_Items from a dataset_

-.-.-

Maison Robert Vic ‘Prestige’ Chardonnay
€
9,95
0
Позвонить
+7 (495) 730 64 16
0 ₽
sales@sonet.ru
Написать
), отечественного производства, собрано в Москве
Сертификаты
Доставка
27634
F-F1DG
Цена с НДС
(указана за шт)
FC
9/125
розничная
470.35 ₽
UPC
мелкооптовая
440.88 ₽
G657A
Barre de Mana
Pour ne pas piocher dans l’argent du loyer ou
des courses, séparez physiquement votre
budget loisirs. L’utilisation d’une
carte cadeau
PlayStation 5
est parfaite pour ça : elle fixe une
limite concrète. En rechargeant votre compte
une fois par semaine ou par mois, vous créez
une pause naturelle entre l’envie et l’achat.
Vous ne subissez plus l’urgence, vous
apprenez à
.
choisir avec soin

-.-.-

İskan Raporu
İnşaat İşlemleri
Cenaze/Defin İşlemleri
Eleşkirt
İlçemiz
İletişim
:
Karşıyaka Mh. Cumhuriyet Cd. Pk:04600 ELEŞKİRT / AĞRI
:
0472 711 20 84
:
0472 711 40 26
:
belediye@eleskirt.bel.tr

-.-.-

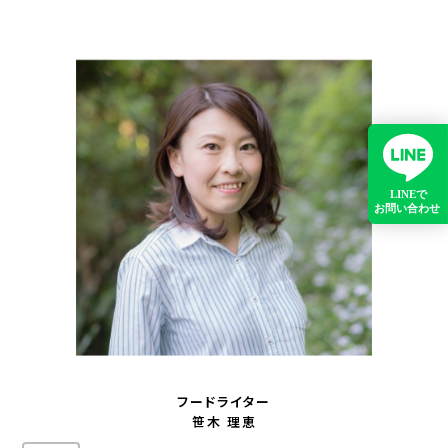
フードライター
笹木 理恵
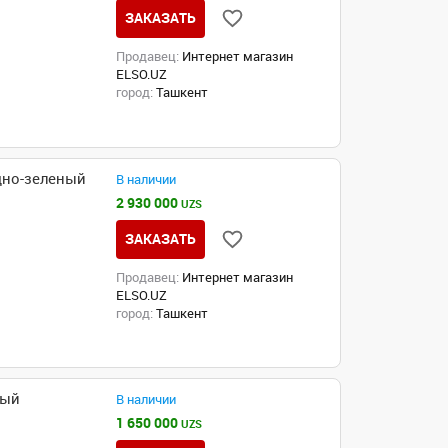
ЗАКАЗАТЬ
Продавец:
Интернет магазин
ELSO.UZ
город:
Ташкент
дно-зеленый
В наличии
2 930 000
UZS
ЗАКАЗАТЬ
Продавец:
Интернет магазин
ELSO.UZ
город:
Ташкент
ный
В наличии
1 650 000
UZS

-.-.-

_YOUR GOAL_
Above this instruction are the records; retype exactly the lines from the one containing "Maison Robert Vic ‘Prestige’ Chardonnay" up to and including the one containing "choisir avec soin".

_FINISHED EXERCISE_
Maison Robert Vic ‘Prestige’ Chardonnay
€
9,95
0
Позвонить
+7 (495) 730 64 16
0 ₽
sales@sonet.ru
Написать
), отечественного производства, собрано в Москве
Сертификаты
Доставка
27634
F-F1DG
Цена с НДС
(указана за шт)
FC
9/125
розничная
470.35 ₽
UPC
мелкооптовая
440.88 ₽
G657A
Barre de Mana
Pour ne pas piocher dans l’argent du loyer ou
des courses, séparez physiquement votre
budget loisirs. L’utilisation d’une
carte cadeau
PlayStation 5
est parfaite pour ça : elle fixe une
limite concrète. En rechargeant votre compte
une fois par semaine ou par mois, vous créez
une pause naturelle entre l’envie et l’achat.
Vous ne subissez plus l’urgence, vous
apprenez à
.
choisir avec soin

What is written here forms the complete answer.